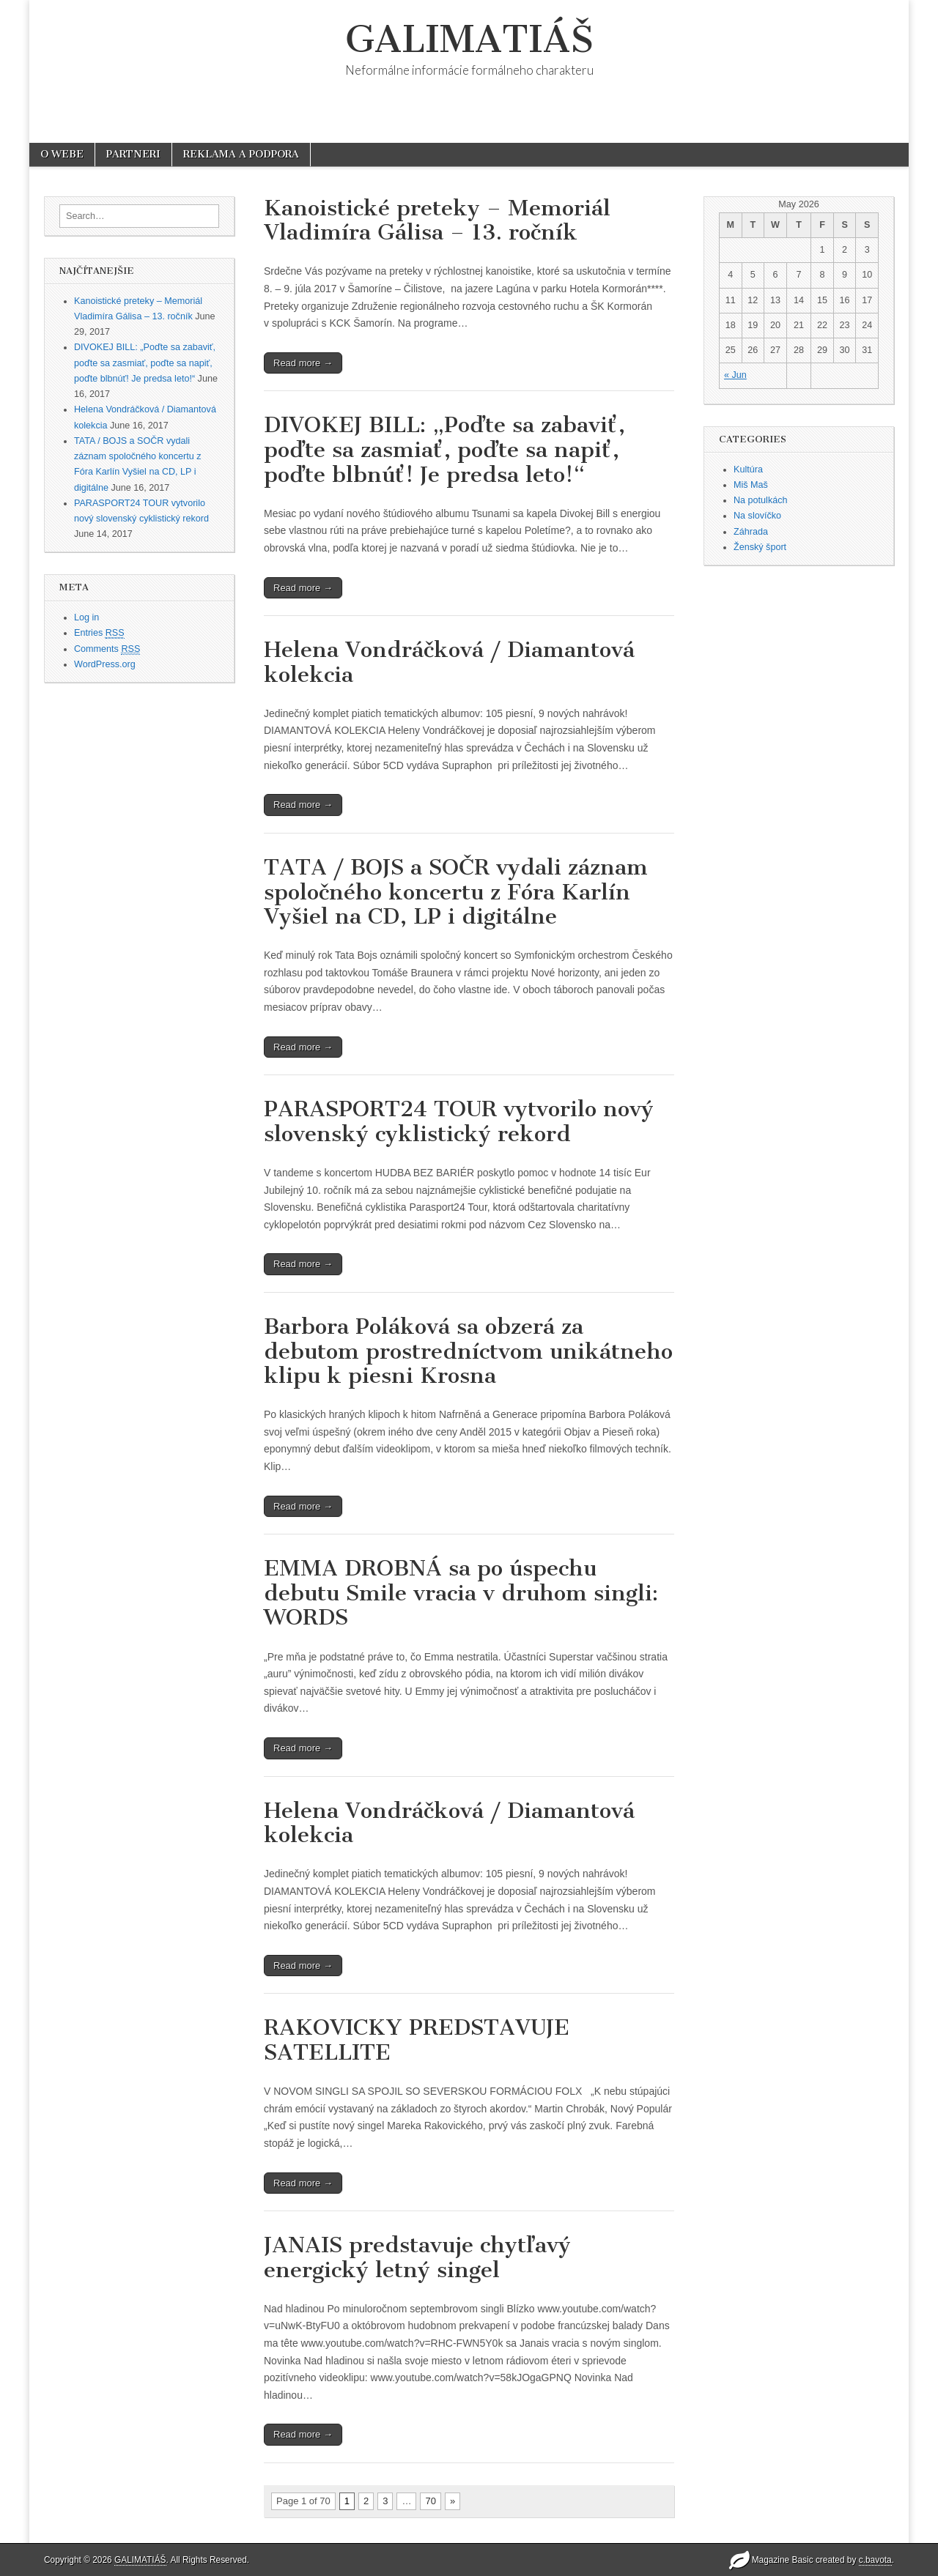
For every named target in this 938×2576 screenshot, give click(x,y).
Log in (86, 617)
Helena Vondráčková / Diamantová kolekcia (449, 662)
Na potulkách (761, 500)
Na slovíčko (757, 516)
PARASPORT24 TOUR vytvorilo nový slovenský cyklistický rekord (459, 1121)
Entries (99, 633)
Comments (107, 649)
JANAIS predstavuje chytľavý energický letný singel (417, 2257)
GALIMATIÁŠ (469, 39)
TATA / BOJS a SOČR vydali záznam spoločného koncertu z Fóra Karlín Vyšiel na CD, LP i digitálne (456, 891)
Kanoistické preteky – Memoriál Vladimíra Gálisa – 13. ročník (437, 220)
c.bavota (875, 2560)
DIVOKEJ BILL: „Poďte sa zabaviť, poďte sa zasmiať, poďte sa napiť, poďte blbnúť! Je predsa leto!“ (144, 363)
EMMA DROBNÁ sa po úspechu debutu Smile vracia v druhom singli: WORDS (461, 1592)
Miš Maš (751, 485)
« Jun (735, 375)
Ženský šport (760, 547)
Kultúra (748, 469)
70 (430, 2500)
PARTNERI (133, 154)
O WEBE (62, 154)
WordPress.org (105, 664)
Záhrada (751, 532)
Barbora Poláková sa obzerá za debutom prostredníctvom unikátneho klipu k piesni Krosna (468, 1351)
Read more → (303, 362)
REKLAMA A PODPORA (241, 154)
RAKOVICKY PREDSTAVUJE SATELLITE (416, 2039)
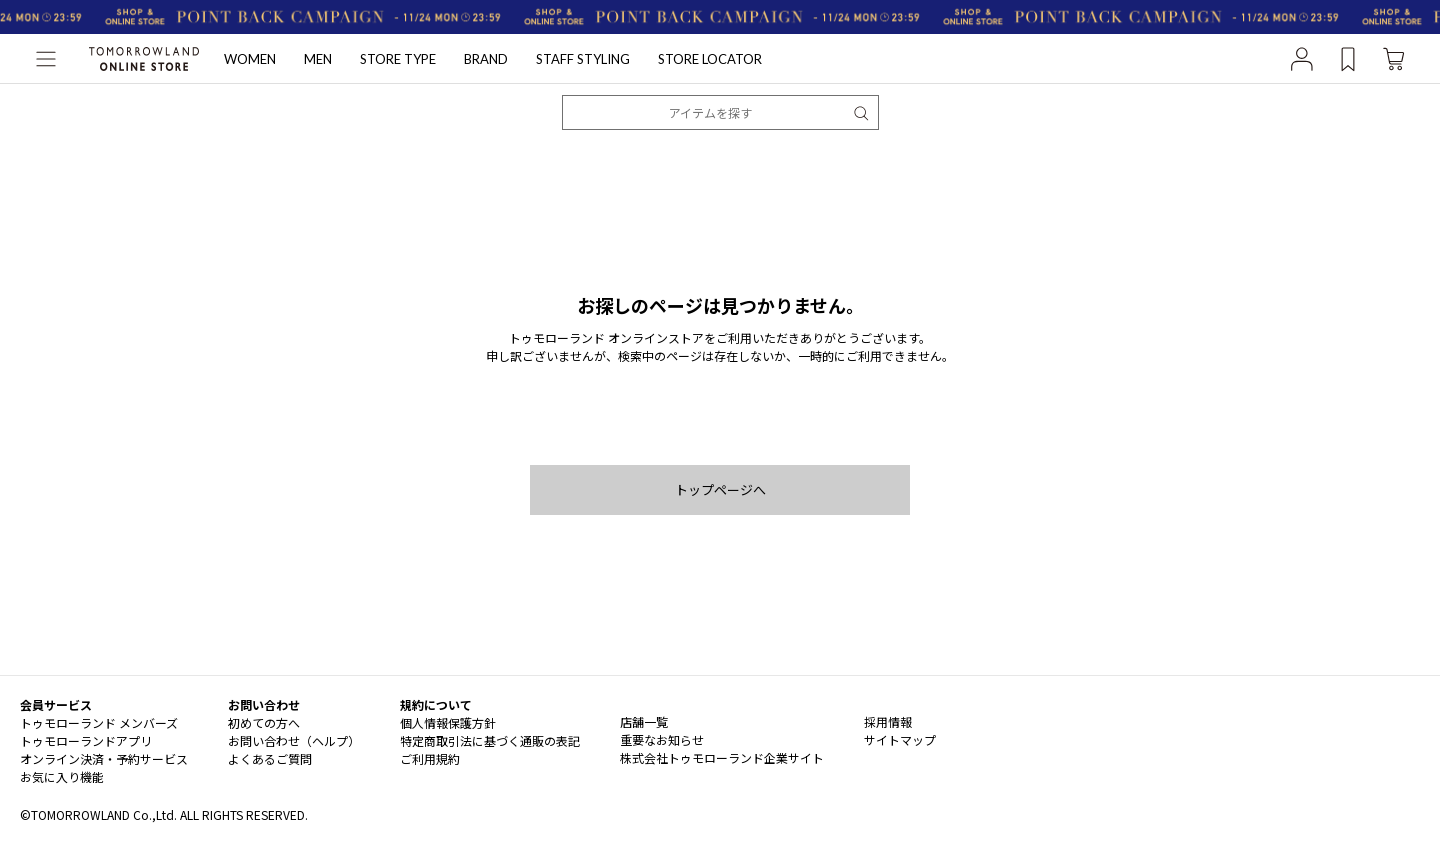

— WHAT TO WORK ON —
Please copy the data shown above, line by line and exactly, omitting the images.

— RESPONSE TO THE EXERCISE —
For every named target in this 938×2576 screenshot, give click(x,y).
Log in (86, 617)
Helena Vondráčková / Diamantová kolekcia (449, 662)
Na potulkách (761, 500)
Na slovíčko (757, 516)
PARASPORT24 TOUR vytvorilo nový slovenský cyklistický rekord (459, 1121)
Entries (99, 633)
Comments (107, 649)
JANAIS predstavuje chytľavý energický letný singel (417, 2257)
GALIMATIÁŠ (469, 39)
TATA / BOJS a SOČR vydali záznam spoločného koncertu z Fóra Karlín Vyšiel na CD, LP i digitálne (456, 891)
Kanoistické preteky – Memoriál Vladimíra Gálisa – 13. ročník (437, 220)
c.bavota (875, 2560)
DIVOKEJ BILL: „Poďte sa zabaviť, poďte sa zasmiať, poďte sa napiť, poďte blbnúť! Je predsa leto!“ (144, 363)
EMMA DROBNÁ sa po úspechu debutu Smile vracia v druhom singli: WORDS (461, 1592)
Miš Maš (751, 485)
« Jun (735, 375)
Ženský šport (760, 547)
Kultúra (748, 469)
70 (430, 2500)
PARTNERI (133, 154)
O WEBE (62, 154)
WordPress.org (105, 664)
Záhrada (751, 532)
Barbora Poláková sa obzerá za debutom prostredníctvom unikátneho klipu k piesni Krosna (468, 1351)
Read more → (303, 362)
REKLAMA A PODPORA (241, 154)
RAKOVICKY PREDSTAVUJE SATELLITE (416, 2039)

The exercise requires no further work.